Le nom de la plage annonçait bien la couleur, elle était trop paresseuse pour avoir un avenir ou un passé. Elle n’était que la célébration du bonheur du présent. Ce qu’elle demeure à ce jour dans mon souvenir, un présent inaltérable.

Les soirs de bruine et de brumasse, l’île redevenait mystérieuse et primitive. Enveloppé souvent par un brouillard à couper au couteau, sans points de repère, on chaussait sans effort les mocassins des Micmacs qui s’étaient inventé une ogresse géante pour matérialiser leurs angoisses. Avec le passage des années, la Gougou avait pris la forme d’une vieille Sauvagesse. Cruelle et malfaisante, elle tirait ses victimes de leurs cachettes par les cheveux et les glissait dans les poches profondes d’une robe rapiécée qui couvrait toute l’île.

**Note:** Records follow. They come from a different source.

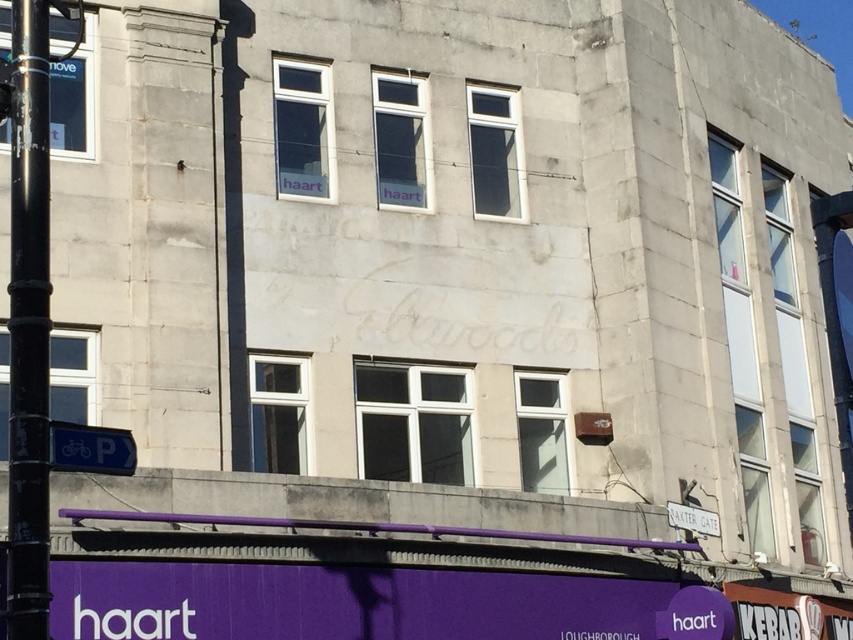 Question: Which object is farther from the camera taking this photo?

Choices:
 (A) white plastic sign at lower right
 (B) black metallic pole at left

Answer: (A)

Question: Which of the following is the farthest from the observer?

Choices:
 (A) (74, 429)
 (B) (42, 180)
 (C) (715, 518)

Answer: (C)

Question: Which of the following is the farthest from the observer?

Choices:
 (A) white plastic sign at lower right
 (B) blue plastic parking sign at lower left

Answer: (A)

Question: From the image, what is the correct spatial relationship of black metallic pole at left in relation to white plastic sign at lower right?

Choices:
 (A) below
 (B) above

Answer: (B)

Question: Considering the relative positions of blue plastic parking sign at lower left and white plastic sign at lower right in the image provided, where is blue plastic parking sign at lower left located with respect to white plastic sign at lower right?

Choices:
 (A) above
 (B) below

Answer: (A)

Question: Does blue plastic parking sign at lower left appear on the right side of white plastic sign at lower right?

Choices:
 (A) no
 (B) yes

Answer: (A) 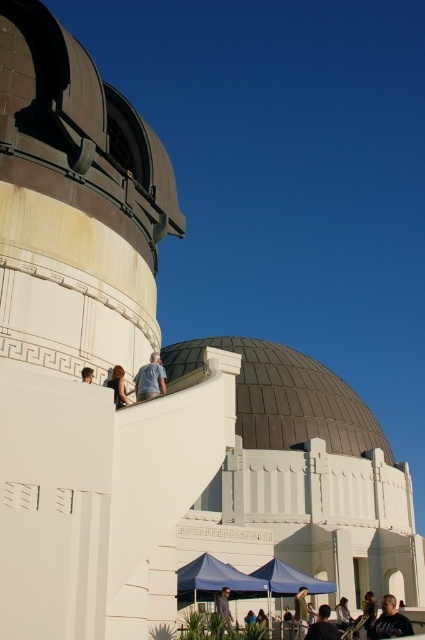 Does dark gray metallic dome at center have a smaller size compared to light brown leather jacket at center?

No, dark gray metallic dome at center is not smaller than light brown leather jacket at center.

Which is behind, point (272, 387) or point (297, 625)?

The point (272, 387) is behind.

Is point (268, 445) closer to camera compared to point (295, 625)?

No, (268, 445) is further to viewer.

Locate an element on the screen. This screenshot has height=640, width=425. dark gray metallic dome at center is located at coordinates (286, 397).

Between light brown leather jacket at center and light brown hair at upper center, which one has more height?

With more height is light brown leather jacket at center.

Between point (306, 618) and point (112, 376), which one is positioned in front?

Point (112, 376)

What are the coordinates of `light brown leather jacket at center` in the screenshot? It's located at (300, 612).

Which is behind, point (122, 396) or point (221, 589)?

The point (221, 589) is more distant.

Find the location of a particular element. The height and width of the screenshot is (640, 425). light brown hair at upper center is located at coordinates (118, 387). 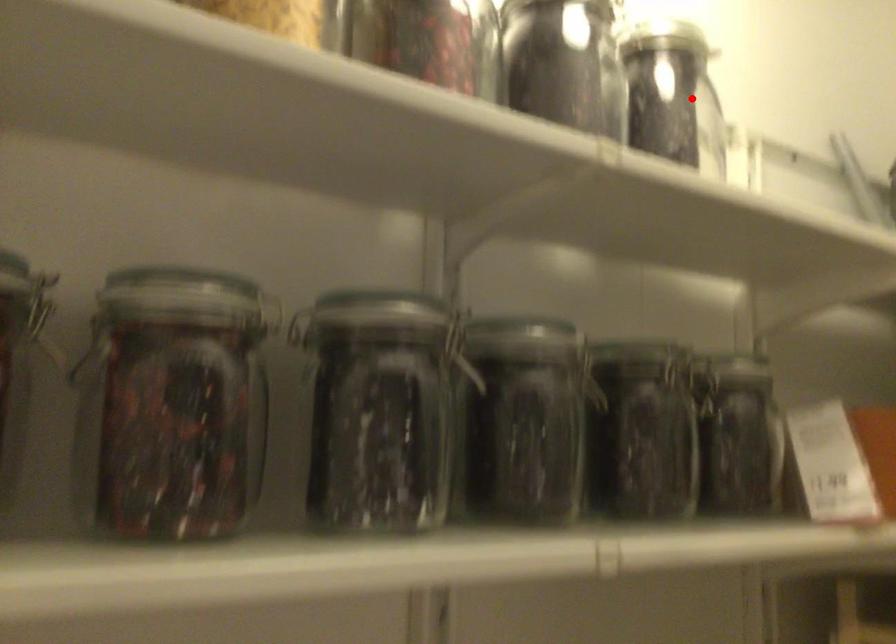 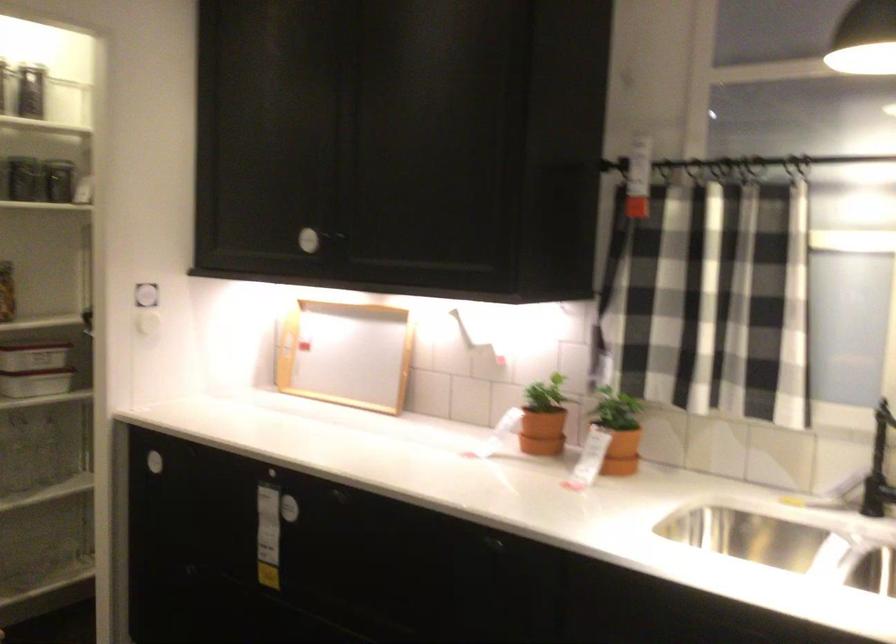 Question: I am providing you with two images of the same scene from different viewpoints. In image1, a red point is highlighted. Considering the same 3D point in image2, which of the following is correct?

Choices:
 (A) It is closer
 (B) It is farther

Answer: (B) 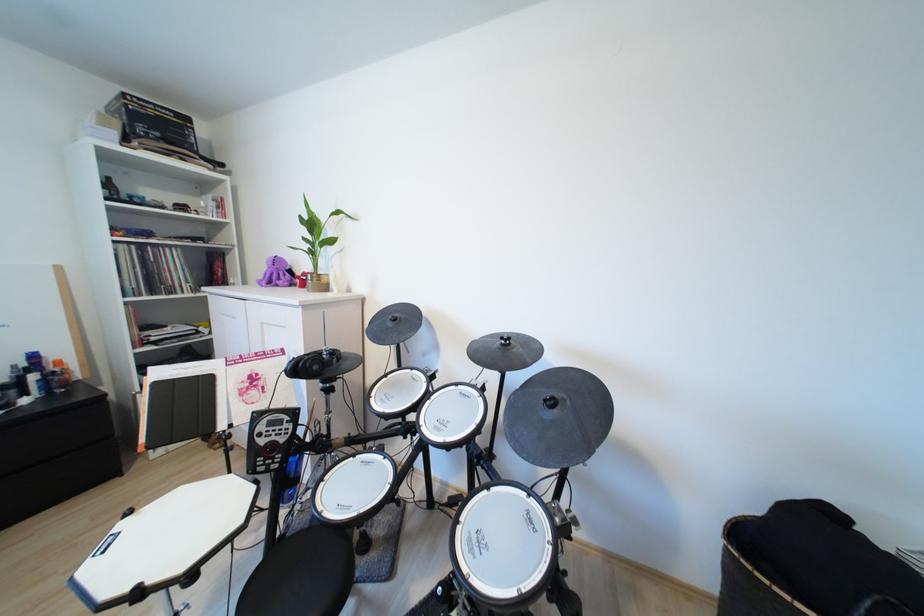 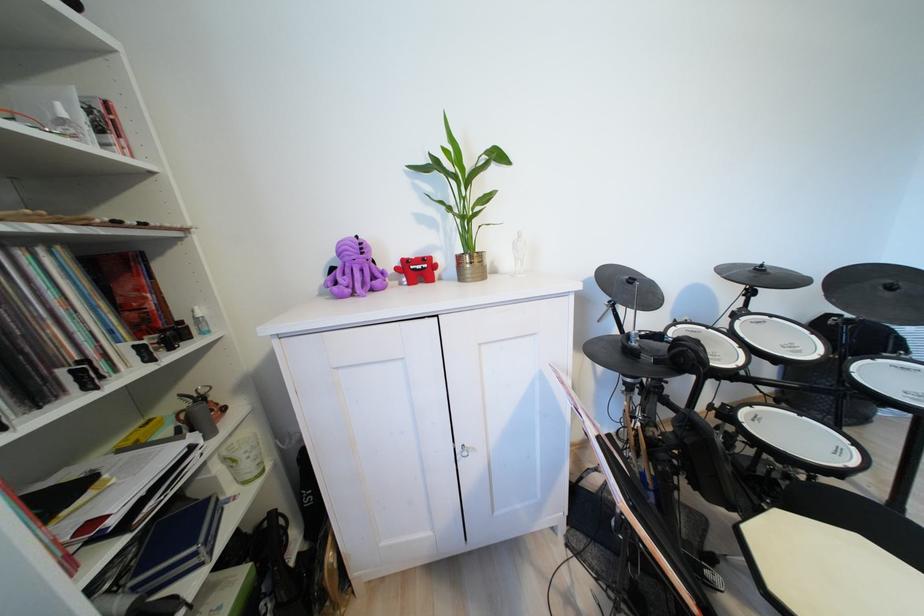 Locate, in the second image, the point that corresponds to [310,275] in the first image.

(411, 262) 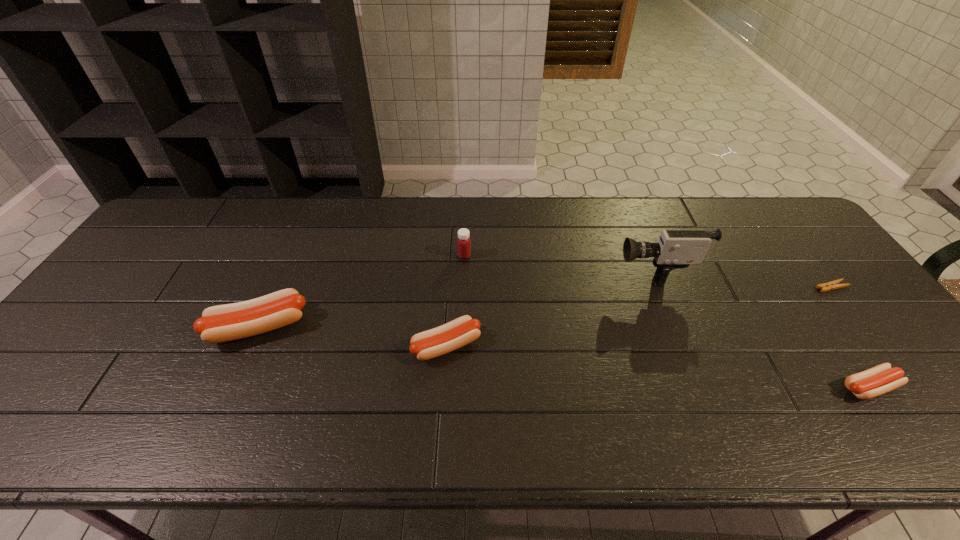 This screenshot has width=960, height=540. In order to click on free spot between the third shortest object and the rightmost sausage in this screenshot , I will do `click(658, 367)`.

I want to click on vacant point located between the shortest object and the rightmost sausage, so click(x=850, y=337).

Locate an element on the screen. vacant area between the fourth object from left to right and the leftmost object is located at coordinates (455, 298).

The height and width of the screenshot is (540, 960). What are the coordinates of `free point between the second sausage from left to right and the shortest object` in the screenshot? It's located at (639, 316).

Locate an element on the screen. vacant area that lies between the second sausage from right to left and the shortest object is located at coordinates (639, 316).

The image size is (960, 540). In order to click on free spot between the clothespin and the medicine in this screenshot , I will do `click(648, 271)`.

Find the location of a particular element. free space between the second sausage from left to right and the leftmost sausage is located at coordinates (352, 336).

The width and height of the screenshot is (960, 540). I want to click on vacant area that lies between the fourth object from left to right and the third tallest object, so click(455, 298).

Choose which object is the third nearest neighbor to the clothespin. Please provide its 2D coordinates. Your answer should be formatted as a tuple, i.e. [(x, y)], where the tuple contains the x and y coordinates of a point satisfying the conditions above.

[(457, 333)]

Image resolution: width=960 pixels, height=540 pixels. What are the coordinates of `object that is the closest one to the second tallest object` in the screenshot? It's located at (457, 333). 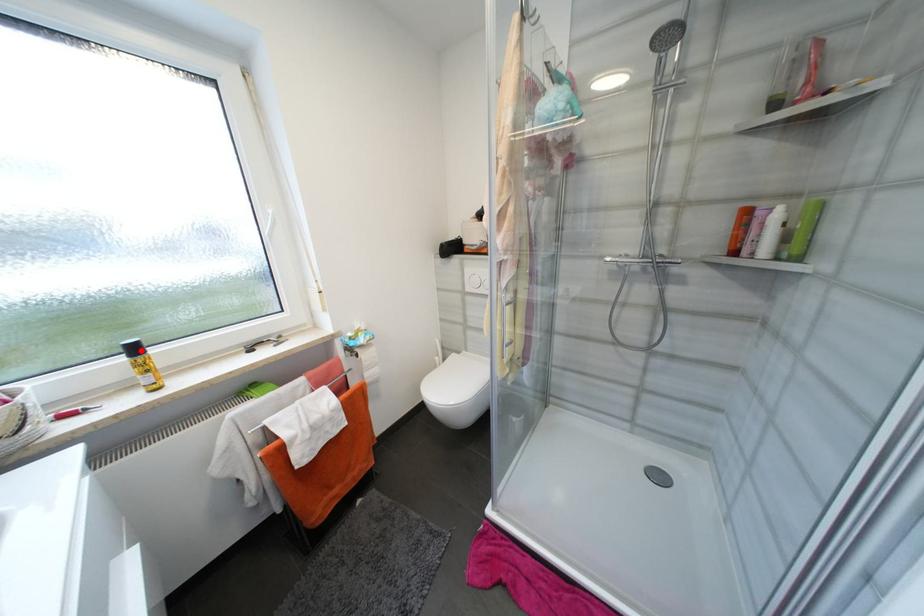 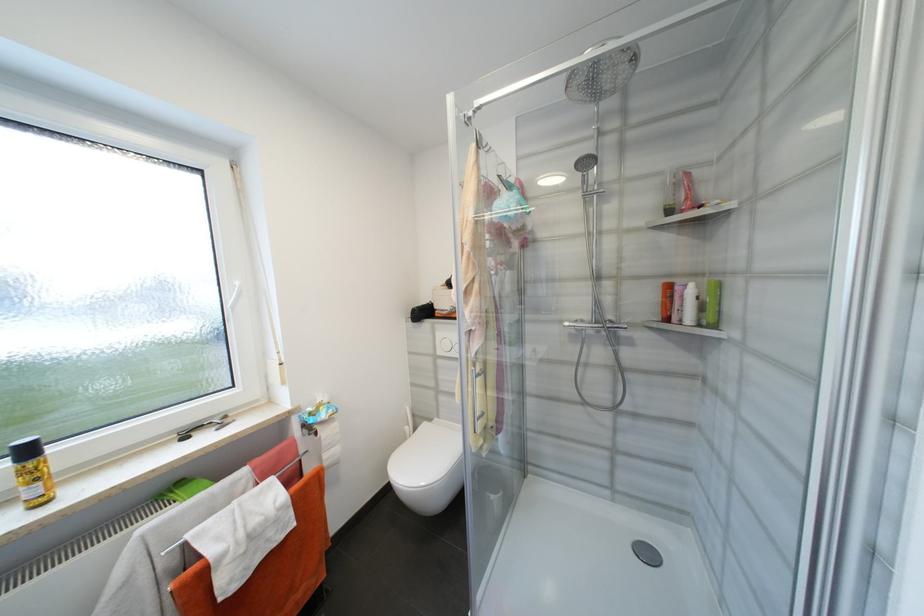 In the second image, find the point that corresponds to the highlighted location in the first image.

(33, 453)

Difficile, en progressant à tâtons dans la fumée, de ne pas marcher dans les pas du fameux curé auquel les légendes gaspésiennes font toujours appel pour ramener la nature païenne à l’ordre. Il faut admettre toutefois qu’avec l’aide d’une seule croix brandie pour le guider dans un brouillard intense, le pauvre homme avait plus de chances de se retrouver le cou cassé au fond d’une coulée que d’évangéliser une berlue.

Par une nuit d’exaltation, je suis monté au-dessus de la brume pâle qui flottait sur les berges. Debout sur le cap Butler, face à la taciturnité narguante de la Roche percée, avec à mes pieds le tambour sourd des inlassables coups de bélier de la mer contre la falaise et le fracas de la retombée des vagues dans une explosion de phosphorescence, comment ne pas ressentir l’infinie solitude d’être un humain dans un monde fait pour des titans.

« Un esprit qui viendrait planer là, ne pourrait / Dire, entre l’eau sans fond et l’espace sans borne, / Lequel est le plus sombre, et si cet horreur morne, / Faite de cécité, de stupeur et de bruit / Vient de l’immense mer ou de l’immense nuit ».

Comme celui des Micmacs, l’imaginaire hugolien de Guenersey, avait la modestie d’être à la hauteur de la démesure de la nature.